WHAT TO DO:
Print every entry exactly once more, omitting each picture.

PROVIDED DATA:
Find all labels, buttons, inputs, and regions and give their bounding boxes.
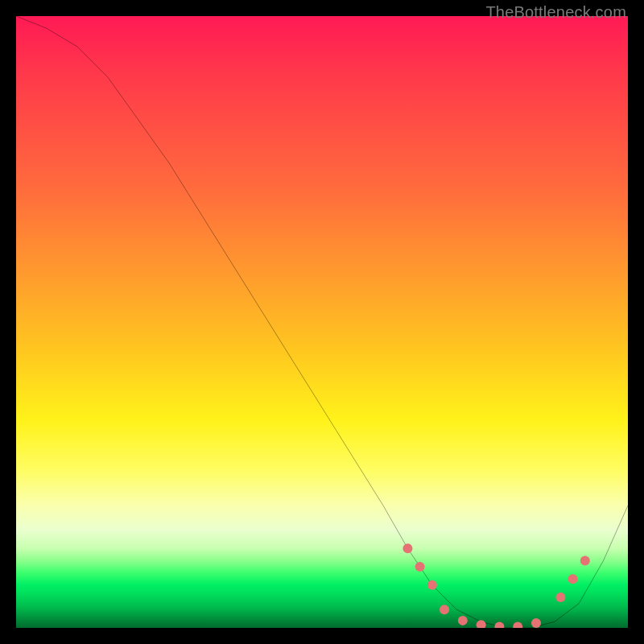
heat-gradient-background: [16, 16, 628, 628]
plot-area: [16, 16, 628, 628]
chart-stage: TheBottleneck.com: [0, 0, 644, 644]
attribution-watermark: TheBottleneck.com: [485, 3, 626, 22]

SOLUTION:
Find all labels, buttons, inputs, and regions and give their bounding boxes.
heat-gradient-background: [16, 16, 628, 628]
plot-area: [16, 16, 628, 628]
chart-stage: TheBottleneck.com: [0, 0, 644, 644]
attribution-watermark: TheBottleneck.com: [485, 3, 626, 22]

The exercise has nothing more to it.